The Operation for Slit Ventricle Syndrome in Children
Goal of surgical intervention: The goal of surgical intervention for this syndrome is the resolution of symptoms. Secondary benefit is obtained if shunt independence is achieved.
Prevention of slit ventricle syndrome: Prevention with initial placement of a programmable valve or a valve with an antisiphon chamber has been advocated (11).
Shunt removal without replacement: After externalization, the shunt may be removed without replacement if the ICP is normal after an EVD has been clamped.
Indicated surgery as function of ICP
Elevated ICP and shunt malfunction: Revision can be very difficult in the setting of small ventricles. Sometimes the use of an endoscope to assist in the proximal catheter revision can be helpful. The valve can be changed to a programmable valve, or an antisiphon device can be added to an existing shunt to prevent further failures. An option remains to externalize the shunt as a ventriculostomy and monitor ICP (patient monitored closely in ICU), allowing for an increase in ventricular size so an ETV can be performed safely, possibly making the patient shunt independent; this option depends on ventricular compliance (see Management algorithm below) (12-14).
Elevated ICP and shunt failure but normal ventricular volume: Shunt revision, open or endoscopically, can be attempted. Shunting the subarachnoid space, i.e., a lumboperitoneal shunt, may be required if the shunt revision fails, or a cranial expansion can be considered.
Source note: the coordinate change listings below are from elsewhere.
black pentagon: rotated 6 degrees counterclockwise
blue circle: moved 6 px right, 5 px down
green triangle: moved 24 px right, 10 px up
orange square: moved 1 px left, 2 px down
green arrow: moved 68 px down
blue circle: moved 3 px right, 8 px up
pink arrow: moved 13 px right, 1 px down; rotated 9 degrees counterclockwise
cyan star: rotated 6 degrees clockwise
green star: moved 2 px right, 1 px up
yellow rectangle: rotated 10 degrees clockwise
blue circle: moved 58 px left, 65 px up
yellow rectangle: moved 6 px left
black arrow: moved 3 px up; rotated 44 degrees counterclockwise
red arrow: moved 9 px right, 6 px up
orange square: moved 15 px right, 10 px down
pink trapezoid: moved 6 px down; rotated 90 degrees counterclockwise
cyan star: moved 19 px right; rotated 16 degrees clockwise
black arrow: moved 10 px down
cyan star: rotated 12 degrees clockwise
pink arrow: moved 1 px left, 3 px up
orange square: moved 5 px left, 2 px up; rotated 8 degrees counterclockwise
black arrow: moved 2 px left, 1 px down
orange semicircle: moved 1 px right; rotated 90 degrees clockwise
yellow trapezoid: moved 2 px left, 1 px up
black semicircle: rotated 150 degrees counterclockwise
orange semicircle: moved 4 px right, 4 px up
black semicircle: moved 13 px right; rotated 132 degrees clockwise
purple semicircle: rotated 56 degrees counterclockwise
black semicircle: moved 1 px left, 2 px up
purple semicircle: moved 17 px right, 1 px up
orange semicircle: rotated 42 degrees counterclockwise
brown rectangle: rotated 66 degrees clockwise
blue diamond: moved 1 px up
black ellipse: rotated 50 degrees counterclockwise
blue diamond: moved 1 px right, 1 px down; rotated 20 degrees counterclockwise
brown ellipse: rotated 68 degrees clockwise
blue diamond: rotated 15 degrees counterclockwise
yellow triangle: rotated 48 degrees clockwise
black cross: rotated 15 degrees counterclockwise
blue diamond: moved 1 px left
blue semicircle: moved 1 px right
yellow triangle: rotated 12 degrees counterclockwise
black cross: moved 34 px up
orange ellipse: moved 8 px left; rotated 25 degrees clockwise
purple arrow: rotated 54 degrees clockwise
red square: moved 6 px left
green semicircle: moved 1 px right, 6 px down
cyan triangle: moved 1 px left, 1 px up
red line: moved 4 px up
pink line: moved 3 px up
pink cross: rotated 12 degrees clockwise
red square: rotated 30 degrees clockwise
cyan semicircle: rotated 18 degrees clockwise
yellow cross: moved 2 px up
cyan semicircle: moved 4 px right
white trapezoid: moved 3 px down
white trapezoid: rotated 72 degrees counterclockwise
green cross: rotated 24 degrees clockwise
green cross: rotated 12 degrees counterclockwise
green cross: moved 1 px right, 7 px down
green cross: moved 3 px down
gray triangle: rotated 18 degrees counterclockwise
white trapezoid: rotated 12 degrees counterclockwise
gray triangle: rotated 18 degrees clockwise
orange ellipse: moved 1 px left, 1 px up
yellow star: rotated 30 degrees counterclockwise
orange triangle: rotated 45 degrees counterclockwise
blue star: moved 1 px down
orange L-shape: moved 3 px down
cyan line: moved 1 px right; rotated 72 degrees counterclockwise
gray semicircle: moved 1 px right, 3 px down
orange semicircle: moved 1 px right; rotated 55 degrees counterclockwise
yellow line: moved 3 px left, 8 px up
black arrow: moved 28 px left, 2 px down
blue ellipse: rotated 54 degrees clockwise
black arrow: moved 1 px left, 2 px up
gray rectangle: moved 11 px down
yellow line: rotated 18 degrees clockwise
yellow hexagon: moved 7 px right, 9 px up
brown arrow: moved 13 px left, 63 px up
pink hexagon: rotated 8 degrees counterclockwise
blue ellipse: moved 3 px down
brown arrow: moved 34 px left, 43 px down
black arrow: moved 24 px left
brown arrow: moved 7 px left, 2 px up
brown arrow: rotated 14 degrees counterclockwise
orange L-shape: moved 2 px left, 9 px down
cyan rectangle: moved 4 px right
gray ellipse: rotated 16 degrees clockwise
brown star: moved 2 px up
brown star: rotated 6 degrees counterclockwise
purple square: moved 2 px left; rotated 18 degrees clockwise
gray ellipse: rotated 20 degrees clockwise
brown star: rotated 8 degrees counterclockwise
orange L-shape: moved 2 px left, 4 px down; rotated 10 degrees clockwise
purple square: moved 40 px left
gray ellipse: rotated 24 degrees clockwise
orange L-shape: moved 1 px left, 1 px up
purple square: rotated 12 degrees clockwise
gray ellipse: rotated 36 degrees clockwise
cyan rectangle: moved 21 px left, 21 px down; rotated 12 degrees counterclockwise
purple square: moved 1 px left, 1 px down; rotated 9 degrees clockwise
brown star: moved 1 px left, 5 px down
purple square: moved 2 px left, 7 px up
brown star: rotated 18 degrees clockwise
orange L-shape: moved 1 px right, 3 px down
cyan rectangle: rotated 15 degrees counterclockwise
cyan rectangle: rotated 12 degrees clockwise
Elevated ICP and shunt functional: Shunt revision is not indicated. This situation occurs in cephalocranial disproportion and often requires a cranial enlargement procedure, especially if there is cranial deformity. A lumbar shunt can be added to the existing ventriculoperitoneal shunt. Patients with spina bifida, previous lumbar surgery, severe deformity, or stenosis may be excluded as candidates. In those cases, there are reports of decompressive surgery for the enlargement of the posterior fossa to create a larger cisterna magna. The enlarged cistern is then shunted. There are only two case reports available, and the revision rates and technical limitations are significant (23, 24).
Low ICP or overdrainage: Nonsurgical management can be attempted with monitoring of symptoms. Otherwise, a valve upgrade or the addition of an antisiphon device will be needed.
Endoscopic-assisted revision: Preparation must be made to cannulate the ventricular catheter with an endoscope that fits down the barrel of the shunt catheter. If the tip is near the choroid plexus or in a suboptimal location, replacing the catheter with a longer or shorter one can be helpful.
Computer-assisted image-guided placement: Neuronavigation can also be used for placement of a new catheter into a ventricle.
Adequate ventricular volume required: An ETV is performed through a frontal bur hole (new or previous shunt bur hole). The ventricles, namely the lateral and third, need to be expanded before an ETV is undertaken (usually by shunt externalization).
Adequate pre-pontine cisternal space: There should also be adequate pre-pontine cisternal space for ventriculostomy.
Several techniques available: Various techniques have been endorsed for cranial expansion, from occipital craniotomy with decompression of venous sinuses (coronal suture posteriorly) to simple subtemporal decompression with or without dural opening, to morsellation procedures (19, 20, 26).